THE TASK: Exact copy, no pictures: output each line below as it stands.

DATA SECTION:
....

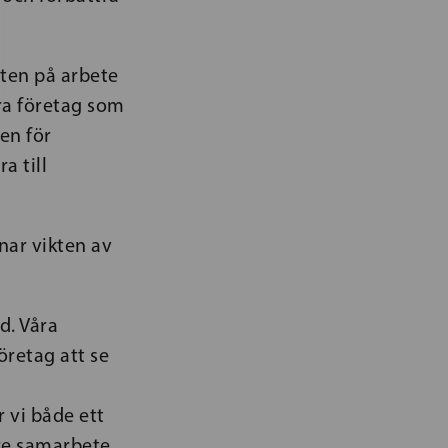
tten på arbete
ora företag som
en för
a till
ar vikten av
d. Våra
öretag att se
 vi både ett
are samarbete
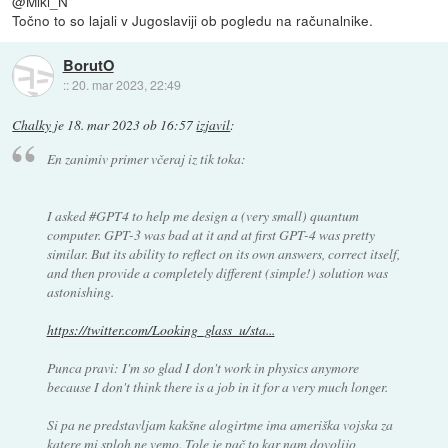
@Miki_N
Točno to so lajali v Jugoslaviji ob pogledu na računalnike.
BorutO
::
20. mar 2023, 22:49
Chalky
je
18. mar 2023 ob 16:57
izjavil
:
En zanimiv primer včeraj iz tik toka:
I asked #GPT4 to help me design a (very small) quantum
computer. GPT-3 was bad at it and at first GPT-4 was pretty
similar. But its ability to reflect on its own answers, correct itself,
and then provide a completely different (simple!) solution was
astonishing.
https://twitter.com/Looking_glass_u/sta...
Punca pravi: I'm so glad I don't work in physics anymore
because I don't think there is a job in it for a very much longer.
Si pa ne predstavljam kakšne alogirtme ima ameriška vojska za
katere mi sploh ne vemo. Tole je pač to kar nam dovolijo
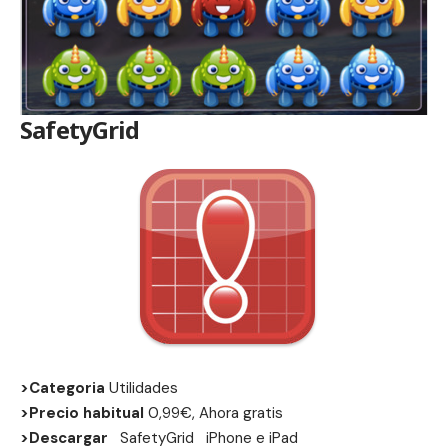
SafetyGrid
>Categoria
Utilidades
>Precio habitual
0,99€, Ahora gratis
>Descargar
SafetyGrid
iPhone
e
iPad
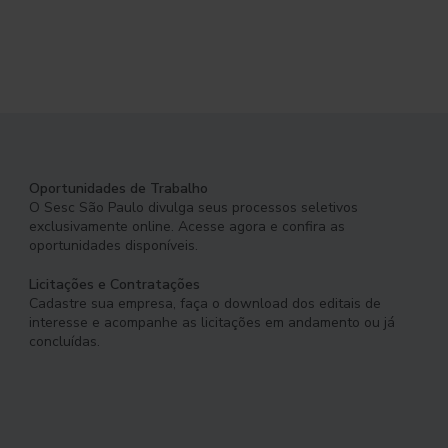
Oportunidades de Trabalho
O Sesc São Paulo divulga seus processos seletivos
exclusivamente online. Acesse agora e confira as
oportunidades disponíveis.
Licitações e Contratações
Cadastre sua empresa, faça o download dos editais de
interesse e acompanhe as licitações em andamento ou já
concluídas.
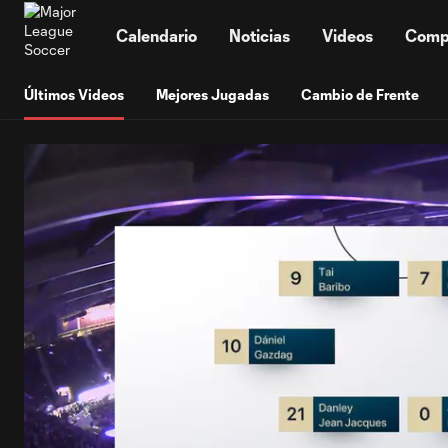
TENT
Calendario
Noticias
Videos
Comp
Últimos Videos
Mejores Jugadas
Cambio de Frente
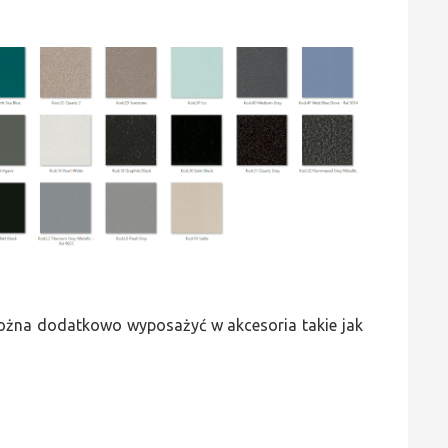
 można dodatkowo wyposażyć w akcesoria takie jak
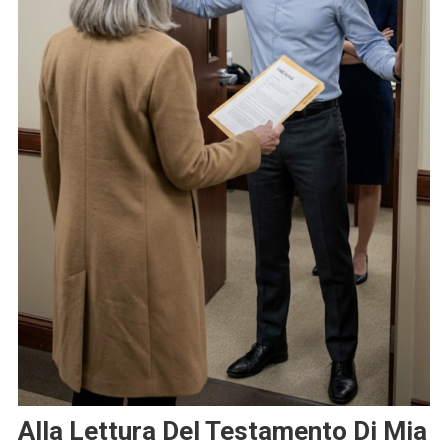
Alla Lettura Del Testamento Di Mia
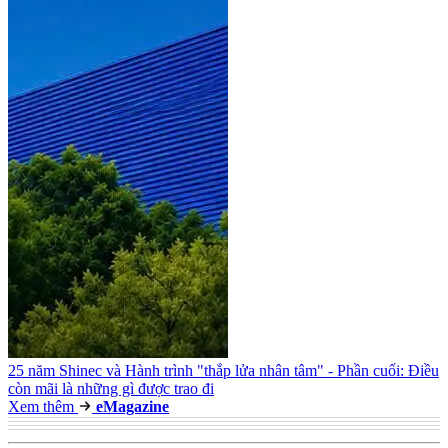
25 năm Shinec và Hành trình "thắp lửa nhân tâm" - Phần cuối: Điều
còn mãi là những gì được trao đi
Xem thêm
e
Magazine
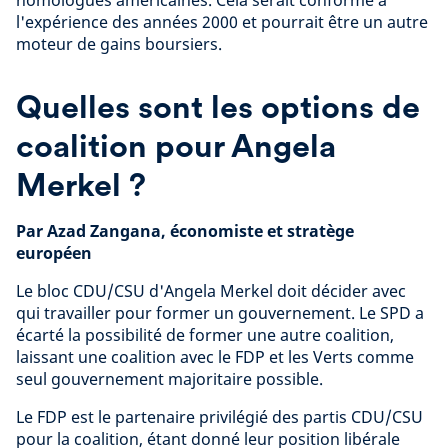
l'expérience des années 2000 et pourrait être un autre
moteur de gains boursiers.
Quelles sont les options de
coalition pour Angela
Merkel ?
Par Azad Zangana, économiste et stratège
européen
Le bloc CDU/CSU d'Angela Merkel doit décider avec
qui travailler pour former un gouvernement. Le SPD a
écarté la possibilité de former une autre coalition,
laissant une coalition avec le FDP et les Verts comme
seul gouvernement majoritaire possible.
Le FDP est le partenaire privilégié des partis CDU/CSU
pour la coalition, étant donné leur position libérale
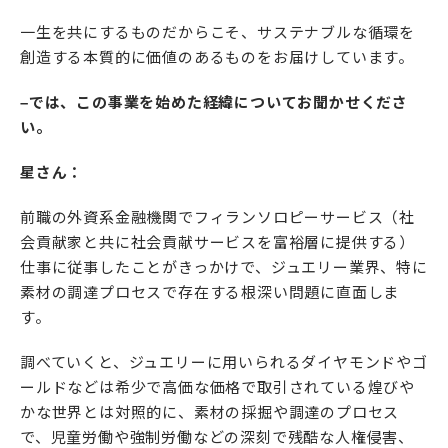
一生を共にするものだからこそ、サステナブルな循環を
創造する本質的に価値のあるものをお届けしています。
–では、この事業を始めた経緯についてお聞かせくださ
い。
星さん：
前職の外資系金融機関でフィランソロピーサービス（社
会貢献家と共に社会貢献サービスを富裕層に提供する）
仕事に従事したことがきっかけで、ジュエリー業界、特に
素材の調達プロセスで存在する根深い問題に直面しま
す。
調べていくと、ジュエリーに用いられるダイヤモンドやゴ
ールドなどは希少で高価な価格で取引されている煌びや
かな世界とは対照的に、素材の採掘や調達のプロセス
で、児童労働や強制労働などの深刻で残酷な人権侵害、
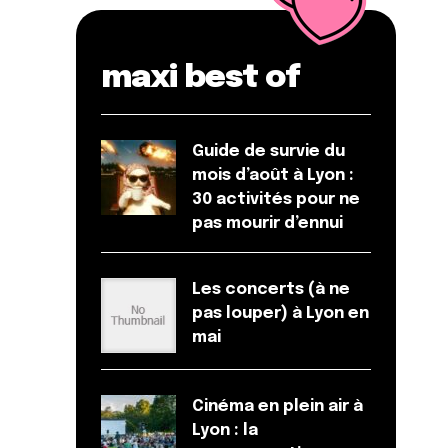
maxi best of
Guide de survie du
mois d’août à Lyon :
30 activités pour ne
pas mourir d’ennui
Les concerts (à ne
pas louper) à Lyon en
mai
Cinéma en plein air à
Lyon : la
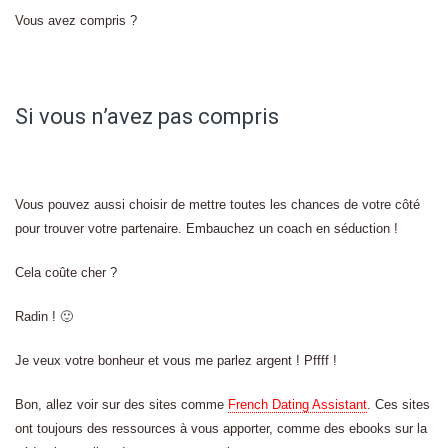
Vous avez compris ?
Si vous n’avez pas compris
Vous pouvez aussi choisir de mettre toutes les chances de votre côté
pour trouver votre partenaire. Embauchez un coach en séduction !
Cela coûte cher ?
Radin ! 🙂
Je veux votre bonheur et vous me parlez argent ! Pffff !
Bon, allez voir sur des sites comme
French Dating Assistant
. Ces sites
ont toujours des ressources à vous apporter, comme des ebooks sur la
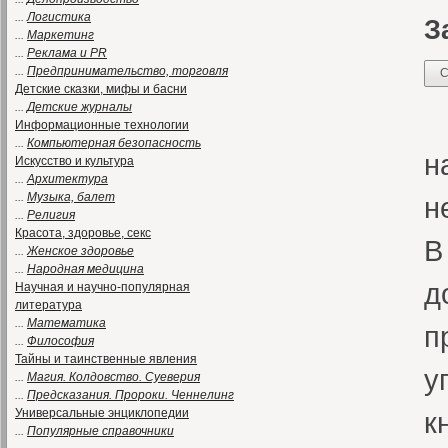
...
Логистика
З
...
Маркетинг
...
Реклама и PR
...
Предпринимательство, торговля
С
Детские сказки, мифы и басни
...
Детские журналы
М
Информационные технологии
...
Компьютерная безопасность
н
Искусство и культура
...
Архитектура
...
Музыка, балет
н
...
Религия
Красота, здоровье, секс
В
...
Женское здоровье
...
Народная медицина
д
Научная и научно-популярная
литература
...
Математика
п
...
Философия
Тайны и таинственные явления
у
...
Магия. Колдовство. Суеверия
...
Предсказания. Пророки. Ченнелинг
Универсальные энциклопедии
к
...
Популярные справочники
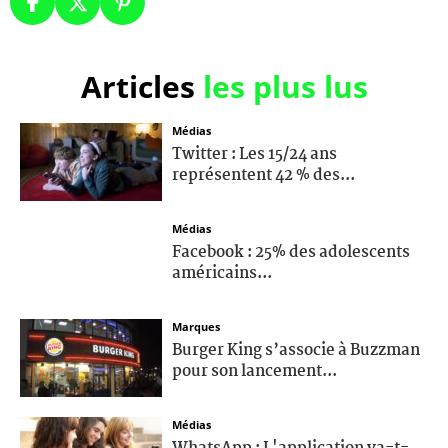
Articles
les plus lus
Médias
Twitter : Les 15/24 ans
représentent 42 % des...
Médias
Facebook : 25% des adolescents
américains...
Marques
Burger King s’associe à Buzzman
pour son lancement...
Médias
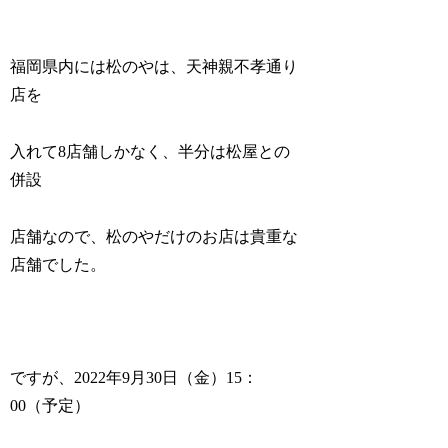
福岡県内には松のやは、天神親不孝通り
店を
入れて8店舗しかなく、半分は松屋との
併設
店舗なので、松のやだけのお店は貴重な
店舗でした。
ですが、2022年9月30日（金）15：
00（予定）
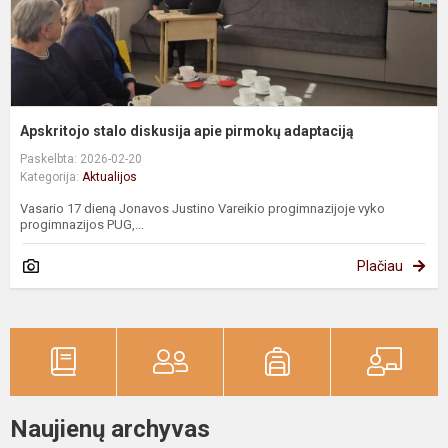
Apskritojo stalo diskusija apie pirmokų adaptaciją
Paskelbta: 2026-02-20
Kategorija:
Aktualijos
Vasario 17 dieną Jonavos Justino Vareikio progimnazijoje vyko
progimnazijos PUG,...
Plačiau
Naujienų archyvas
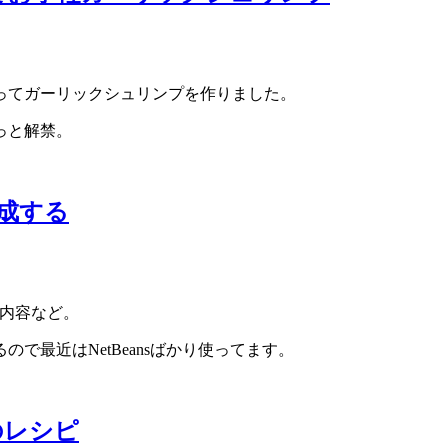
ってガーリックシュリンプを作りました。
っと解禁。
を作成する
する内容など。
がするので最近はNetBeansばかり使ってます。
のレシピ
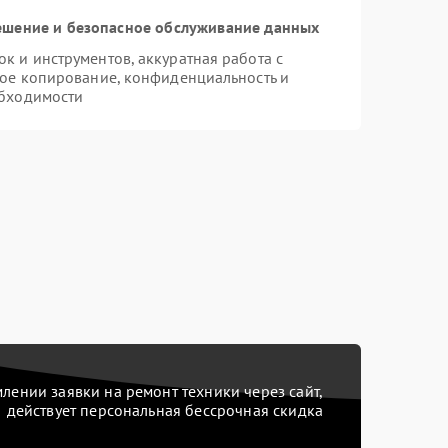
шение и безопасное обслуживание данных
 и инструментов, аккуратная работа с
ое копирование, конфиденциальность и
бходимости
ении заявки на ремонт техники через сайт,
действует персональная бессрочная скидка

....

RESULT:
tten på arbete
ora företag som
en för
a till
ar vikten av
d. Våra
öretag att se
 vi både ett
are samarbete
@Miki_N
Točno to so lajali v Jugoslaviji ob pogledu na računalnike.
BorutO
::
20. mar 2023, 22:49
Chalky
je
18. mar 2023 ob 16:57
izjavil
:
En zanimiv primer včeraj iz tik toka:
I asked #GPT4 to help me design a (very small) quantum
computer. GPT-3 was bad at it and at first GPT-4 was pretty
similar. But its ability to reflect on its own answers, correct itself,
and then provide a completely different (simple!) solution was
astonishing.
https://twitter.com/Looking_glass_u/sta...
Punca pravi: I'm so glad I don't work in physics anymore
because I don't think there is a job in it for a very much longer.
Si pa ne predstavljam kakšne alogirtme ima ameriška vojska za
katere mi sploh ne vemo. Tole je pač to kar nam dovolijo
SafetyGrid
>Categoria
Utilidades
>Precio habitual
0,99€, Ahora gratis
>Descargar
SafetyGrid
iPhone
e
iPad
Oportunidades de Trabalho
O Sesc São Paulo divulga seus processos seletivos
exclusivamente online. Acesse agora e confira as
oportunidades disponíveis.
Licitações e Contratações
Cadastre sua empresa, faça o download dos editais de
interesse e acompanhe as licitações em andamento ou já
concluídas.
TENT
Calendario
Noticias
Videos
Comp
Últimos Videos
Mejores Jugadas
Cambio de Frente
 można dodatkowo wyposażyć w akcesoria takie jak
Alla Lettura Del Testamento Di Mia
25 năm Shinec và Hành trình "thắp lửa nhân tâm" - Phần cuối: Điều
còn mãi là những gì được trao đi
Xem thêm
e
Magazine
l'expérience des années 2000 et pourrait être un autre
moteur de gains boursiers.
Quelles sont les options de
coalition pour Angela
Merkel ?
Par Azad Zangana, économiste et stratège
européen
Le bloc CDU/CSU d'Angela Merkel doit décider avec
qui travailler pour former un gouvernement. Le SPD a
écarté la possibilité de former une autre coalition,
laissant une coalition avec le FDP et les Verts comme
seul gouvernement majoritaire possible.
Le FDP est le partenaire privilégié des partis CDU/CSU
pour la coalition, étant donné leur position libérale
一生を共にするものだからこそ、サステナブルな循環を
創造する本質的に価値のあるものをお届けしています。
–では、この事業を始めた経緯についてお聞かせくださ
い。
星さん：
前職の外資系金融機関でフィランソロピーサービス（社
会貢献家と共に社会貢献サービスを富裕層に提供する）
仕事に従事したことがきっかけで、ジュエリー業界、特に
素材の調達プロセスで存在する根深い問題に直面しま
す。
調べていくと、ジュエリーに用いられるダイヤモンドやゴ
ールドなどは希少で高価な価格で取引されている煌びや
かな世界とは対照的に、素材の採掘や調達のプロセス
で、児童労働や強制労働などの深刻で残酷な人権侵害、
maxi best of
Guide de survie du
mois d’août à Lyon :
30 activités pour ne
pas mourir d’ennui
Les concerts (à ne
pas louper) à Lyon en
mai
Cinéma en plein air à
Lyon : la
Vous avez compris ?
Si vous n’avez pas compris
Vous pouvez aussi choisir de mettre toutes les chances de votre côté
pour trouver votre partenaire. Embauchez un coach en séduction !
Cela coûte cher ?
Radin ! 🙂
Je veux votre bonheur et vous me parlez argent ! Pffff !
Bon, allez voir sur des sites comme
French Dating Assistant
. Ces sites
ont toujours des ressources à vous apporter, comme des ebooks sur la
...
Логистика
З
...
Маркетинг
...
Реклама и PR
...
Предпринимательство, торговля
С
Детские сказки, мифы и басни
...
Детские журналы
М
Информационные технологии
...
Компьютерная безопасность
н
Искусство и культура
...
Архитектура
...
Музыка, балет
н
...
Религия
Красота, здоровье, секс
В
...
Женское здоровье
...
Народная медицина
д
Научная и научно-популярная
литература
...
Математика
п
...
Философия
Тайны и таинственные явления
у
...
Магия. Колдовство. Суеверия
...
Предсказания. Пророки. Ченнелинг
Универсальные энциклопедии
к
...
Популярные справочники
Articles
les plus lus
Médias
Twitter : Les 15/24 ans
représentent 42 % des...
Médias
Facebook : 25% des adolescents
américains...
Marques
Burger King s’associe à Buzzman
pour son lancement...
Médias
福岡県内には松のやは、天神親不孝通り
店を
入れて8店舗しかなく、半分は松屋との
併設
店舗なので、松のやだけのお店は貴重な
店舗でした。
ですが、2022年9月30日（金）15：
00（予定）
Apskritojo stalo diskusija apie pirmokų adaptaciją
Paskelbta: 2026-02-20
Kategorija:
Aktualijos
Vasario 17 dieną Jonavos Justino Vareikio progimnazijoje vyko
progimnazijos PUG,...
Plačiau
Naujienų archyvas
ってガーリックシュリンプを作りました。
っと解禁。
を作成する
する内容など。
がするので最近はNetBeansばかり使ってます。
のレシピ
шение и безопасное обслуживание данных
 и инструментов, аккуратная работа с
ое копирование, конфиденциальность и
бходимости
ении заявки на ремонт техники через сайт,
действует персональная бессрочная скидка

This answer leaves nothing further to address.